Introduction
Modern Chinese literature is a radical movement that rejects traditional Chinese literary cultures. The modern Chinese literature rejects Chinese literature through their development of themes. Chinese literature develops themes that are neither progressive nor teleological at all. The themes are meant to the crucible the Western culture by adapting its literary influence. Most modern Chinese literature is written in allusion to western realistic fictions. Modern Chinese works of literature have overwhelmingly abandoned cultural criticism, polemic analysis and have abandoned becoming a haven for Chinese traditional sensibility.
Firstly, modern Chinese kinds of literature have alluded to heroism which is typical of Western literature. Western pieces of literature base a lot of stories on heroic falls and tension. Most western heroes come from noble families that dominate over other middle and low-level families (Chen, 2019). Such common themes that in modern society would be would be labeled as a theme of commercialization. In Zhing Ailing text, "Love in a fallen city," the fiction is commercialized. The human relation in the text is dominated by an interest in the exchange and consumption of human-like any other commodity. Such a mechanism in modern Chinese works of literature has purposely been used to create a commercial framework (Castelli, 2019). It is the commercial framework that defines subjectivity which assumes adoption of Western-style as modernity in literature.
In the text, "the sea of regrets," by Tang Xiaobin, the heroic and the quotidian has been analyzed adequately. In the text, modernity is defined by themes of capitalism and industrialism. Chinese society is industrializing itself through a capitalist system that accommodates production and consumption. Most Chinese literature has adopted extreme dynamism where time and space are separated. Such dynamism about modern literature is a reflection of modern lifestyle and experience and not anymore, the Chinese culture.

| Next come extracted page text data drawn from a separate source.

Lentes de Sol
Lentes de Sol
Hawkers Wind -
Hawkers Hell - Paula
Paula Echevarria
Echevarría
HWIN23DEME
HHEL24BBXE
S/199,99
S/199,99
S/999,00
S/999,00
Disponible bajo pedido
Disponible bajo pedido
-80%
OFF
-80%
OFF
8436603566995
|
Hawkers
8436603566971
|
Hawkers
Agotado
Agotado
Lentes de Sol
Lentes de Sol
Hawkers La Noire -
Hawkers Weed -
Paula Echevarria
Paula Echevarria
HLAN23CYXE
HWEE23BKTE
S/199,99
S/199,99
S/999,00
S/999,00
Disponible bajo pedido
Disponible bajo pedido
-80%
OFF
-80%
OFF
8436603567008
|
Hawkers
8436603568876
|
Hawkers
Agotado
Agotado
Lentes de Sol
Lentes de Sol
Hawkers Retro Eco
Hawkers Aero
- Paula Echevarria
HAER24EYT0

The Sea of Regret, by contrast, is one of the most renowned tales of the period. The first-person character goes a new kind of emotional thought, one for which foreign literature is a reagent and to some amount a model. In this literature, the narrator is a juvenile voice, however, he writes with a certain insincerity particularly on the subject of sex.
Conclusion
In conclusion, modern Chinese literature and the theory are formed against a backdrop of shifting Chinese cultural values. The important argument in modern Chinese literature is a determination of whether modernity is necessarily western literary theory or traditional Chinese literary theory.
References
Castelli, A. (2019). The Disenchantment of History and the Tragic Consciousness of Chinese Postmodernity. CLCWeb: Comparative Literature and Culture, 21(4), 2.
Chen, L. (2019). Wounds of the Past: the Chuanju Performance of Qingtan (Sighing). New Theatre Quarterly, 35(3), 221-237.